Mi luna de miel con la vida religiosa llegaría a su fin dos años después. Se había prolongado con una gratificante estancia en Nicaragua y una corta convivencia en una comunidad q’eqchi’ que había estado refugiada en las montañas y que apenas retomaba la normalidad. Era un estilo de vida austero que hasta ese momento guardaba bastante coherencia entre lo predicado y lo practicado. No obstante, todo empezaría a derrumbarse con la llegada a Costa Rica. No es que la sociedad tica fuera una muy distinta a las del resto de la región. Aunque vivíamos mejor, con más comodidades para el estudio, también trabajábamos con los pobres en asentamientos al sur de San José. Lo que empezó a cambiar fue mi mentalidad: empecé a cuestionarlo todo, a estudiar más y a pensar que aquel estilo de vida no llenaba mis expectativas.
Varios de mis familiares me han preguntado con morbosidad si algún “escándalo sexual” dentro del convento me asustó, o si al enamorarme de alguien me cuestioné lo del celibato y, por lo tanto, decidí dejar el hábito. Para desilusión de ellos, nada de eso sucedió. Tampoco es que Dios me haya retirado “su gracia” o que el Diablo me haya puesto alguna trampa, como algunos piadosos pensarían. Toda la culpa la tiene mi cerebro. Algunas incoherencias en el estilo de vida empezaron a ser evidentes, los estudios teológicos me parecían un retroceso respecto a lo que habíamos aprendido antes, y mis cuestionamientos a estos puntos empezaron a exasperar hasta a los más pacientes de mis compañeros y profesores. La radicalidad de los primeros dos años había cedido a un acomodamiento típico de la Iglesia más conservadora. La teología, en lugar de ser liberadora se convertía en dogmática. De tal forma que aquello que me atrajo en un primer momento había desaparecido.
Como dije antes, una ventaja de los dominicos respecto a otras congregaciones más conservadoras es que no limitan lo que uno puede leer.
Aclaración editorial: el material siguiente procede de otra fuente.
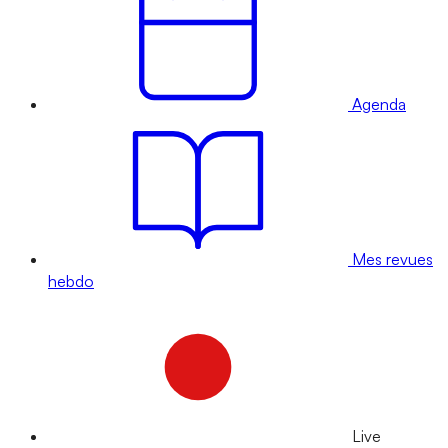
Agenda
Mes revues
hebdo
Live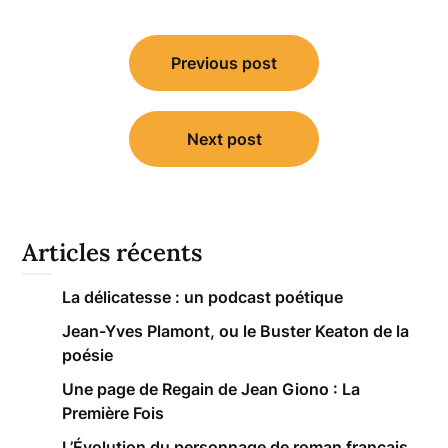
Navigation
Previous post
de
l’article
Next post
Articles récents
La délicatesse : un podcast poétique
Jean-Yves Plamont, ou le Buster Keaton de la
poésie
Une page de Regain de Jean Giono : La
Première Fois
L’Évolution du personnage de roman français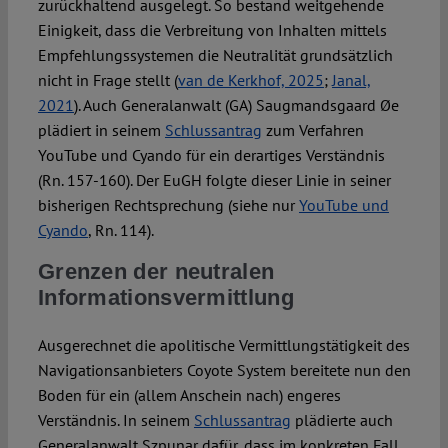
zurückhaltend ausgelegt. So bestand weitgehende
Einigkeit, dass die Verbreitung von Inhalten mittels
Empfehlungssystemen die Neutralität grundsätzlich
nicht in Frage stellt (
van de Kerkhof, 2025
;
Janal,
2021
). Auch Generalanwalt (GA) Saugmandsgaard Øe
plädiert in seinem
Schlussantrag
zum Verfahren
YouTube und Cyando für ein derartiges Verständnis
(Rn. 157-160). Der EuGH folgte dieser Linie in seiner
bisherigen Rechtsprechung (siehe nur
YouTube und
Cyando
, Rn. 114).
Grenzen der neutralen
Informationsvermittlung
Ausgerechnet die apolitische Vermittlungstätigkeit des
Navigationsanbieters Coyote System bereitete nun den
Boden für ein (allem Anschein nach) engeres
Verständnis. In seinem
Schlussantrag
plädierte auch
Generalanwalt Szpunar dafür, dass im konkreten Fall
Mientras que en clase leíamos material muy básico, en la biblioteca yo leía a Hans Küng un teólogo censurado por el Vaticano y luego planteaba las dudas que esa lectura me dejaba, para escándalo de los demás estudiantes. Una religiosa hasta lloró por culpa de mis herejías, y otro compañero me excusó (o acusó) diciendo que yo, simplemente, nunca había tenido experiencia de Dios y, por ello, decía cada tontería. En adición a las clases de filosofía, solo disfrutaba de otra sobre sociología de América Latina, en la cual llegué a demostrar tal entusiasmo que el profesor me preguntó qué hacía allí estudiando teología. El día que terminé los exámenes finales me fui al cine a ver la memorable película Forrest Gump. Para ponerlo en el lenguaje de los creyentes, nunca había escuchado tan claramente la voz de Dios que me decía: “¡Corre Carlos, corre…!” Era diciembre, fin del año, fin de un ciclo. Tiempo para regresar a Guatemala.
Esto no explica cómo pasé de ser un devoto creyente a considerarme un no-teista. La salida de la vida religiosa fue el inicio de ese proceso. Por el momento, los dejo con un pensamiento de Francisco Mora en su interesante libro Neuro-cultura: “Conocer quienes somos, en nuestra más genuina realidad, nos permitirá dar un salto cualitativo, positivo, en nuestra humanidad. Desterrar las sombras de magia y misterio que en el pasado han envuelto el conocimiento de nosotros mismos nos dará luz nueva con la que apreciar el mundo y nuestro papel en él”.[ii]
[i] El libro que me impulsó intelectualmente a tomar la decisión de entrar a la vida religiosa se denomina El Seguimiento de Jesús por José María Castillo.
[ii] Neuro-cultura. Una cultura basada en el cerebro. (2007: 44).